## EXERCISE
Please print each record below exactly as it is written.

(Stored data)

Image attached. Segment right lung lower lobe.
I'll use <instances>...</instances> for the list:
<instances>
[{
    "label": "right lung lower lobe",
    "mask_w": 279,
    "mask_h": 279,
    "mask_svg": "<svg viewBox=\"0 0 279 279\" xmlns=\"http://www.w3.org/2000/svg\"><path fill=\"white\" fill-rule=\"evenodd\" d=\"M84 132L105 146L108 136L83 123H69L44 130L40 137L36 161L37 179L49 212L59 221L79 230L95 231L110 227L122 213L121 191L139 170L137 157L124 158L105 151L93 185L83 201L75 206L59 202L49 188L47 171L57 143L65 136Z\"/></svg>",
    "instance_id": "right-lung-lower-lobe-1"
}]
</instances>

## ANSWER BOX
Image attached. Segment right lung lower lobe.
I'll use <instances>...</instances> for the list:
<instances>
[{
    "label": "right lung lower lobe",
    "mask_w": 279,
    "mask_h": 279,
    "mask_svg": "<svg viewBox=\"0 0 279 279\" xmlns=\"http://www.w3.org/2000/svg\"><path fill=\"white\" fill-rule=\"evenodd\" d=\"M84 132L105 146L108 136L83 123H69L44 130L40 137L36 161L37 179L49 212L59 221L79 230L95 231L110 227L122 213L121 191L139 170L137 157L124 158L105 151L93 185L83 201L75 206L59 202L49 188L47 171L57 143L65 136Z\"/></svg>",
    "instance_id": "right-lung-lower-lobe-1"
}]
</instances>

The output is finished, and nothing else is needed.